## SOURCE RECORDS
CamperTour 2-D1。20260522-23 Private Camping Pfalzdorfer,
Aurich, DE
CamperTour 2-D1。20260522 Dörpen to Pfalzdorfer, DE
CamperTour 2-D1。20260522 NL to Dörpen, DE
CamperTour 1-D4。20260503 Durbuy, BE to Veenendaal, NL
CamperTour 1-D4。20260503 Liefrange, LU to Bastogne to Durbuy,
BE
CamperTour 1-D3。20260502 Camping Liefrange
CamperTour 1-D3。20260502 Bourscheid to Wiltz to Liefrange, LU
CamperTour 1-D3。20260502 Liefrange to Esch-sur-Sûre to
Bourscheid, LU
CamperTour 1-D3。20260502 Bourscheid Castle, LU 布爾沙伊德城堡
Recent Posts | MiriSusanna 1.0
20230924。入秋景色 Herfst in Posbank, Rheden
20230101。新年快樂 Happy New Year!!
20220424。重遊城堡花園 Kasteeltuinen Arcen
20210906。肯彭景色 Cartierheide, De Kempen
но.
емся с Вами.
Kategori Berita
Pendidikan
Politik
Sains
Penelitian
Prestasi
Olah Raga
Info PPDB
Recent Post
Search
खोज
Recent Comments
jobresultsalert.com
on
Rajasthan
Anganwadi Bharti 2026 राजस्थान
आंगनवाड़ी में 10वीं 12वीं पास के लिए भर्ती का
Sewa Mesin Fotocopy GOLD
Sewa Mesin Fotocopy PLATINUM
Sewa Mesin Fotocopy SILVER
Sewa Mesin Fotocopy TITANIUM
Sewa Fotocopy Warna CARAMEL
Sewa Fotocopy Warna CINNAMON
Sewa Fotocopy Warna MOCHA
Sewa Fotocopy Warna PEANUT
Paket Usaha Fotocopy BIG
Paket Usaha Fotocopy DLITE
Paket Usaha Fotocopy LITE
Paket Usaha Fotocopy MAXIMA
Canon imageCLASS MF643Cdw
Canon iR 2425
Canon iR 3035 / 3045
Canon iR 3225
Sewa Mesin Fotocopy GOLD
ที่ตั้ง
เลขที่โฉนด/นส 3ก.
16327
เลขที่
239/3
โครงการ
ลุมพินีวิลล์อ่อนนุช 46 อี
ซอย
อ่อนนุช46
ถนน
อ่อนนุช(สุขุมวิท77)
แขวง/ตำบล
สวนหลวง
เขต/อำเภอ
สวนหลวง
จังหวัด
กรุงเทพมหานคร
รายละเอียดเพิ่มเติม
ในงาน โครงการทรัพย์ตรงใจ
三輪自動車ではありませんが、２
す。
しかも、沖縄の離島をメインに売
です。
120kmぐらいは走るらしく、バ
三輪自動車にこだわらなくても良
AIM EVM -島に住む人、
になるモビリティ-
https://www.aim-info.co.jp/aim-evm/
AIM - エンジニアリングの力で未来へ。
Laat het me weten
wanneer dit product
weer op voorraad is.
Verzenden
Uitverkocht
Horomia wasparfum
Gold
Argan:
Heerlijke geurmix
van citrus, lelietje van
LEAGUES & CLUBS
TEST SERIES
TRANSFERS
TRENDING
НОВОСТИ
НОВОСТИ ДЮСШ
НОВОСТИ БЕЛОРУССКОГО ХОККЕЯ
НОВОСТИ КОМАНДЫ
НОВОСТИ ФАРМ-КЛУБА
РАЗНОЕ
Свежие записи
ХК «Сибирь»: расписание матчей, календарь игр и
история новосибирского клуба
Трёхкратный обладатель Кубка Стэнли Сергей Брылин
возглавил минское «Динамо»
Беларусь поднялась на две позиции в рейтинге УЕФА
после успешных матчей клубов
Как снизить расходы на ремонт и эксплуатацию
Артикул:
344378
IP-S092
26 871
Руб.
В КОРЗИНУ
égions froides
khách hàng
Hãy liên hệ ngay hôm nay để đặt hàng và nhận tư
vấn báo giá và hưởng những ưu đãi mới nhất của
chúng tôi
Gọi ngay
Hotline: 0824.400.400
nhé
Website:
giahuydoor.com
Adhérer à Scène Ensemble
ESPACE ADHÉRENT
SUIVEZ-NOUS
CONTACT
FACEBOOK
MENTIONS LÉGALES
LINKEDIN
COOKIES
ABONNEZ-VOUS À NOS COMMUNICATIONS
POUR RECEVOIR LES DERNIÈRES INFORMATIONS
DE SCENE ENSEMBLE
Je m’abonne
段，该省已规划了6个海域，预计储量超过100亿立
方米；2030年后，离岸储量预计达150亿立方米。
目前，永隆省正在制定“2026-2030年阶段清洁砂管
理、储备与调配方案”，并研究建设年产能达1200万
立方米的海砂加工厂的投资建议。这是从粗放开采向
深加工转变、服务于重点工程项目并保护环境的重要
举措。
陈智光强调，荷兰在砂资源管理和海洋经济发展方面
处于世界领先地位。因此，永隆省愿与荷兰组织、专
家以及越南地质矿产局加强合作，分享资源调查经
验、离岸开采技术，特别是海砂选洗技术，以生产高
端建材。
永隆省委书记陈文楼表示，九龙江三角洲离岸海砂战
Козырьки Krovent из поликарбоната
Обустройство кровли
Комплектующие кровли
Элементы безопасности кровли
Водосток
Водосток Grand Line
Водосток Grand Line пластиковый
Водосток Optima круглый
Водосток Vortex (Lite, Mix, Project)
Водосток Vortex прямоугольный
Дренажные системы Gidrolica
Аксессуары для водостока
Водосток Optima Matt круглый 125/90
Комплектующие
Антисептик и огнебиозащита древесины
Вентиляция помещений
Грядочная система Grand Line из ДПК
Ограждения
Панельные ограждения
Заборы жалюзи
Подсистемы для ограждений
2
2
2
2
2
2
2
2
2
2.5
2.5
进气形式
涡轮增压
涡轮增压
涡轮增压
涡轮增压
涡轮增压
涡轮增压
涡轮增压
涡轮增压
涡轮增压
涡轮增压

## DIRECTIONS FOR THIS TASK
From the records above, return each line that has the string "Usaha".

## YOUR SOLUTION
Paket Usaha Fotocopy BIG
Paket Usaha Fotocopy DLITE
Paket Usaha Fotocopy LITE
Paket Usaha Fotocopy MAXIMA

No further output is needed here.